The Liberty Gazette
October 20, 2009
October 20, 2009
The View From Up Here
By Mike Ely and Linda Street Ely
Mike: Many years ago when I was in college there were a bunch of us who hung out in the simulator lab classroom. It was the “club” lounge where we socialized, planned flying activities and trips. If you were a pilot, or wanted to be a pilot it was a great place to hang out because we ate, drank and breathed flying. Into our fold one day rolled a girl in a wheelchair. She had fallen off a table when she was a teen and damaged her spinal cord just below her neck. She had some feeling in her legs but could not move them. Her hands and arms worked fine and she wanted to learn how to fly. She attended ground school courses and we took her on trips. I was young flight instructor at a local flight school and she was our first paraplegic student. Due to her financial situation, she was not able to train on a regular basis and eventually stopped training altogether. There was no Able Flight Scholarship at that time.
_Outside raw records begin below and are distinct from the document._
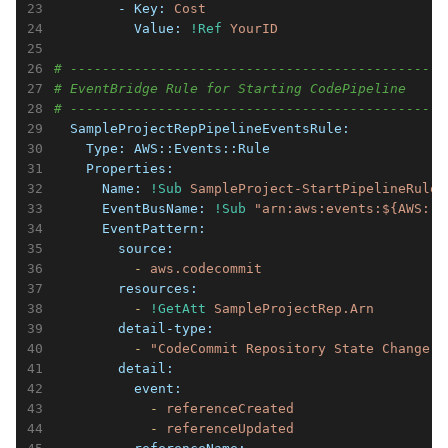
        - Key:
Cost
          Value:
!Ref
YourID
# -----------------------------------------------
# EventBridge Rule for Starting CodePipeline
# -----------------------------------------------
  SampleProjectRepPipelineEventsRule:
    Type:
AWS::Events::Rule
    Properties:
      Name:
!Sub
SampleProject-StartPipelineRule-
      EventBusName:
!Sub
"arn:aws:events:${AWS::R
      EventPattern:
        source:
          -
aws.codecommit
        resources:
          -
!GetAtt
SampleProjectRep.Arn
        detail-type:
          -
"CodeCommit Repository State Change"
        detail:
          event:
            -
referenceCreated
            -
referenceUpdated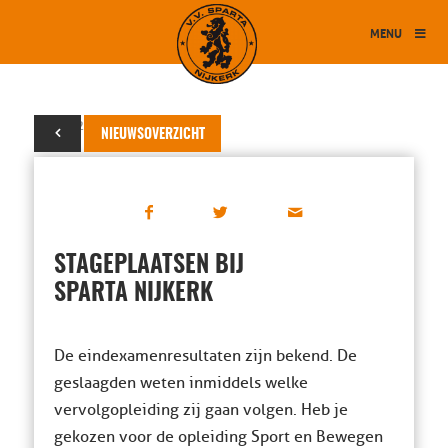
MENU
06 juli 2026
NIEUWSOVERZICHT
STAGEPLAATSEN BIJ
SPARTA NIJKERK
De eindexamenresultaten zijn bekend. De
geslaagden weten inmiddels welke
vervolgopleiding zij gaan volgen. Heb je
gekozen voor de opleiding Sport en Bewegen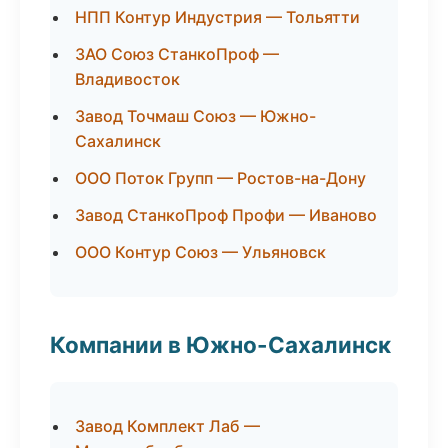
НПП Контур Индустрия — Тольятти
ЗАО Союз СтанкоПроф —
Владивосток
Завод Точмаш Союз — Южно-
Сахалинск
ООО Поток Групп — Ростов-на-Дону
Завод СтанкоПроф Профи — Иваново
ООО Контур Союз — Ульяновск
Компании в Южно-Сахалинск
Завод Комплект Лаб —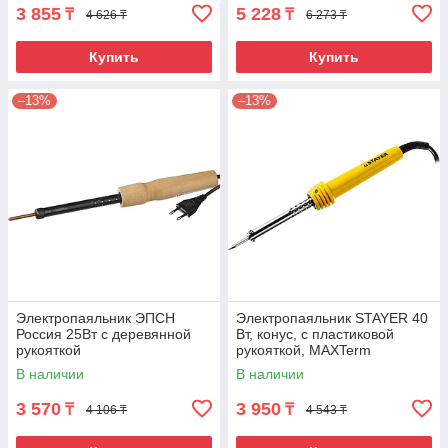
3 855
5 228
₸
₸
4 626 ₸
6 273 ₸
Купить
Купить
–13%
–13%
Электропаяльник ЭПСН
Электропаяльник STAYER 40
Россия 25Вт с деревянной
Вт, конус, с пластиковой
рукояткой
рукояткой, MAXTerm
В наличии
В наличии
3 570
3 950
₸
₸
4 106 ₸
4 543 ₸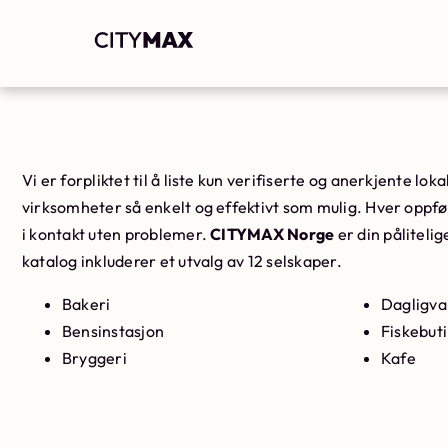
Vi er forpliktet til å liste kun verifiserte og anerkjente lo
virksomheter så enkelt og effektivt som mulig. Hver oppfør
i kontakt uten problemer.
CITYMAX Norge
er din pålitelig
katalog inkluderer et utvalg av 12 selskaper.
Bakeri
Dagligva
Bensinstasjon
Fiskebut
Bryggeri
Kafe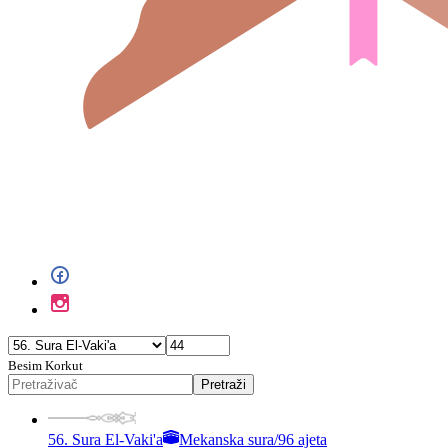
Besim Korkut
Pretraži
56. Sura El-Vaki'a
Mekanska sura
/
96 ajeta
Linda: Able Flight: It’s about overcoming obstacles, conquering circumstances, and finding that even the sky is really no limit. Able Flight’s mission is to offer people with disabilities a unique way to challenge themselves through flight training, and by doing so, to gain greater self-confidence and self-reliance. The non-profit organization (www.AbleFlight.org) was created by pilots who believe that the life-changing experience of learning to fly is best shared, and designed the Able Flight Scholarships to enable people with disabilities to pursue that experience.
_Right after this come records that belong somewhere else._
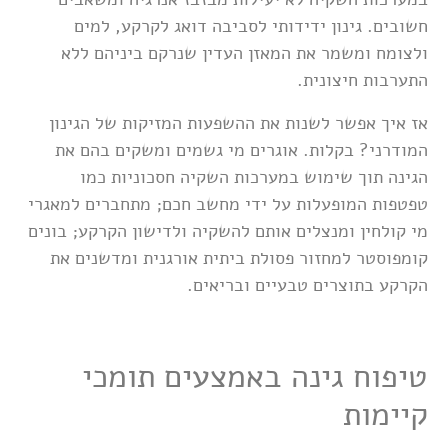
חשובים. גינון ידידותי לסביבה דואג לקרקע, למים
ולצומח ומשמר את המאזן העדין שנרקם ביניהם ללא
התערבות חיצונית.
אז איך אפשר לשנות את ההשפעות המזיקות של הגינון
המודרני? בקלות. אוגרים מי גשמים ומשקים בהם את
הגינה תוך שימוש במערכות השקיה חסכוניות כמו
טפטפות המופעלות על ידי מחשב חכם; מתחברים למאגרי
מי קולחין ומנצלים אותם להשקיה ולדישון הקרקע; בונים
קומפוסטר למחזור פסולת ביתית אורגנית ומדשנים את
הקרקע בתוצרים טבעיים ובריאים.
טיפוח גינה באמצעים תומכי
קיימות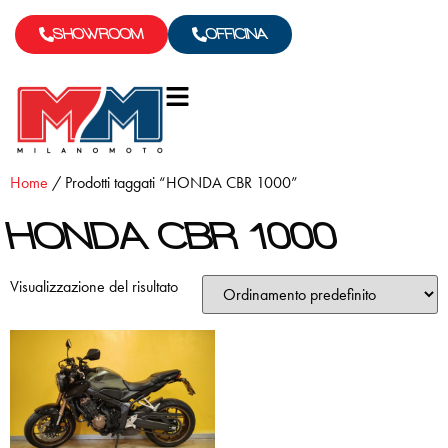
SHOWROOM
OFFICINA
Home
/ Prodotti taggati “HONDA CBR 1000”
HONDA CBR 1000
Visualizzazione del risultato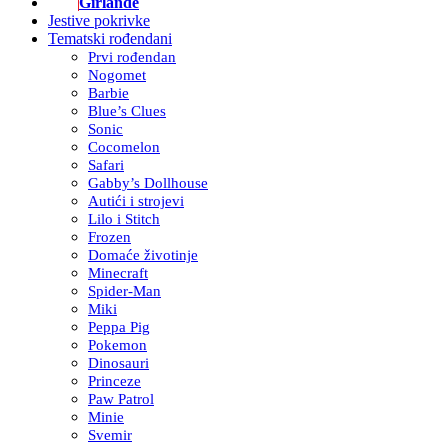
Girlande
Jestive pokrivke
Tematski rođendani
Prvi rođendan
Nogomet
Barbie
Blue’s Clues
Sonic
Cocomelon
Safari
Gabby’s Dollhouse
Autići i strojevi
Lilo i Stitch
Frozen
Domaće životinje
Minecraft
Spider-Man
Miki
Peppa Pig
Pokemon
Dinosauri
Princeze
Paw Patrol
Minie
Svemir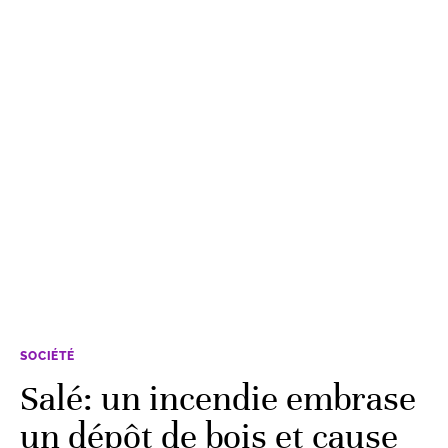
SOCIÉTÉ
Salé: un incendie embrase
un dépôt de bois et cause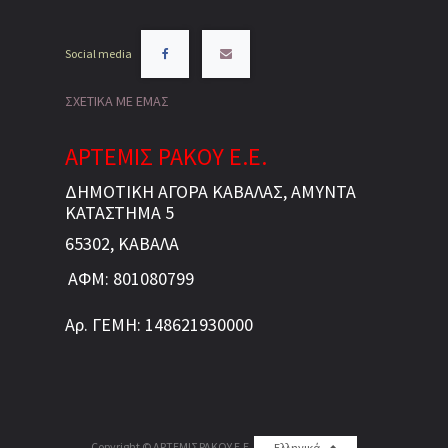
Social media
ΣΧΕΤΙΚΑ ΜΕ ΕΜΑΣ
ΑΡΤΕΜΙΣ ΡΑΚΟΥ Ε.Ε.
ΔΗΜΟΤΙΚΗ ΑΓΟΡΑ ΚΑΒΑΛΑΣ, ΑΜΥΝΤΑ
ΚΑΤΑΣΤΗΜΑ 5
65302, ΚΑΒΑΛΑ
ΑΦΜ: 801080799
Αρ. ΓΕΜΗ: 148621930000
Copyright ©
ΑΡΤΕΜΙΣ ΡΑΚΟΥ Ε.Ε.
Ελληνικά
Pilot, Charles Stites, founded Able Flight in 2006 and serves as Executive Director. A writer/photographer for many U.S. and European aviation publications, Charles has an impressive background in transitional employment, media, and volunteer coordinator positions in the corporate world. In talking with him about Able Flight pilots, Charles told me, “People are often amazed that someone with a physical disability can become a pilot, but they shouldn't be. There's a long history of people with spinal cord injuries and other challenges learning to fly. Now, with a new FAA license called Sport Pilot, specially-adapted airplanes, and our scholarships, the door has been opened to even more people with disabilities to do what many able-bodied people have never even imagined. These are capable people; they are achievers who don't become pilots with disabilities, they just become pilots.”
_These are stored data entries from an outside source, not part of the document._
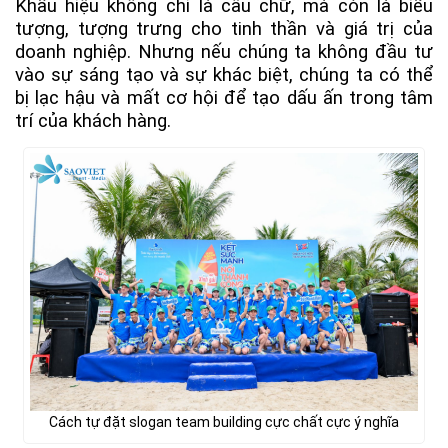
Khẩu hiệu không chỉ là câu chữ, mà còn là biểu
tượng, tượng trưng cho tinh thần và giá trị của
doanh nghiệp. Nhưng nếu chúng ta không đầu tư
vào sự sáng tạo và sự khác biệt, chúng ta có thể
bị lạc hậu và mất cơ hội để tạo dấu ấn trong tâm
trí của khách hàng.
Cách tự đặt slogan team building cực chất cực ý nghĩa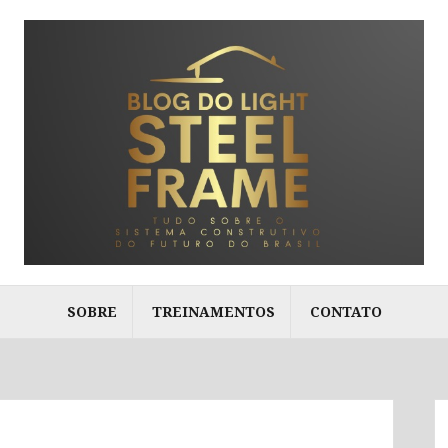
SOBRE
TREINAMENTOS
CONTATO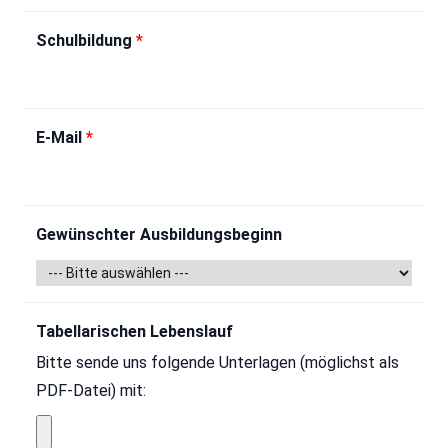
Schulbildung
*
E-Mail
*
Gewünschter Ausbildungsbeginn
Tabellarischen Lebenslauf
Bitte sende uns folgende Unterlagen (möglichst als
PDF-Datei) mit: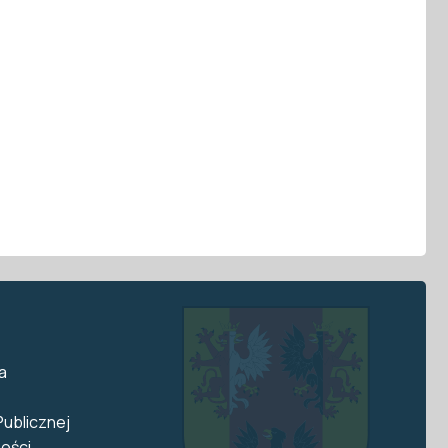
a
Publicznej
ości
Serving on the Board of Directors are Bob Epting, an attorney and a pilot with an extensive background in charitable aviation activities, Jon Kuniholm, a Marine Corps Captain wounded in Iraq in 2005, losing his right arm from beneath the elbow. Just prior to his deployment to Iraq, he had earned his private pilot certificate. Since his injury, he has regained medical privileges and flies with the aid of a prosthetic arm. Also on the Board are Steve Merritt, Projects Manager at the North Carolina Division of Aviation, an FAA Aviation Safety Counselor and a flight instructor; and Dr. Al Mooney, an FAA Certified Aviation Medical Examiner and flight instructor. But it’s the Able Flight Scholarship winners who are the real story.
Mike: You’re going to love the upcoming accounts of achievement, of determination, of victory, as we highlight some of the scholarship winners and retell their incredibly inspirational stories. Till then, blue skies.